Print out the full material below, exact in every line, with no images included.

Segment Start: SOURCE MATERIAL

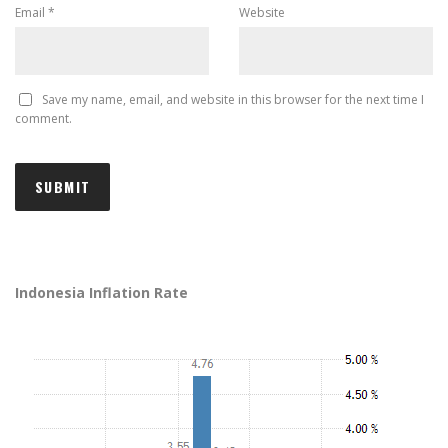
Email
*
Website
Save my name, email, and website in this browser for the next time I
comment.
Indonesia Inflation Rate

Segment End: SOURCE MATERIAL

WRITTEN REPLY:
Email
*
Website
Save my name, email, and website in this browser for the next time I
comment.
Indonesia Inflation Rate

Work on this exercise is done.